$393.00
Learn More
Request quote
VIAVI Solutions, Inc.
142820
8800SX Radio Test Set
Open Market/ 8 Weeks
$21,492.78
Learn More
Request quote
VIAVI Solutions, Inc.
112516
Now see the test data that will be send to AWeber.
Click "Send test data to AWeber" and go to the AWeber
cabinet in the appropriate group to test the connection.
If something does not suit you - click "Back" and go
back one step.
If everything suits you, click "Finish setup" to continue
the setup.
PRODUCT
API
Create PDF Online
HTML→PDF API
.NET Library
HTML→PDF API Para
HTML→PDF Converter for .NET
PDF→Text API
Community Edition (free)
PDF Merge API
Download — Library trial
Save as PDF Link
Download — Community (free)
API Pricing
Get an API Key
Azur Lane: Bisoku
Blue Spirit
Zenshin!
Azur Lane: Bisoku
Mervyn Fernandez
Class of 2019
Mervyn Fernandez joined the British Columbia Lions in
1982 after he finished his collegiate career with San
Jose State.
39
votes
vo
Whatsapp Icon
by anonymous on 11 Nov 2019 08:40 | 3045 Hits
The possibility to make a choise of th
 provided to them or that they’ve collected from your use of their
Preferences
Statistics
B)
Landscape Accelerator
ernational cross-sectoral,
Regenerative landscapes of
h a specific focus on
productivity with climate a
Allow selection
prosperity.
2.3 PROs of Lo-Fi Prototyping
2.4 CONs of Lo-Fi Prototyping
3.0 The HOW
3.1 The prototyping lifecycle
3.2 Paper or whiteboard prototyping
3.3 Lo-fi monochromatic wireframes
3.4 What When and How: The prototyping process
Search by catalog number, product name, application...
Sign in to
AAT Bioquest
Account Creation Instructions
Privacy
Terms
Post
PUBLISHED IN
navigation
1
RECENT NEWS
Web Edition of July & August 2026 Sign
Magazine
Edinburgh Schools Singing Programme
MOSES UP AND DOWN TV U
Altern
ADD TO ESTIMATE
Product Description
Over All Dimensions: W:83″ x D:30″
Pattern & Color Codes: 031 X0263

◆ ◆ ◆ ◆

Required action:
Wherever "setup" occurs in the records above, copy the line it sits in.

Answer section:
If everything suits you, click "Finish setup" to continue
the setup.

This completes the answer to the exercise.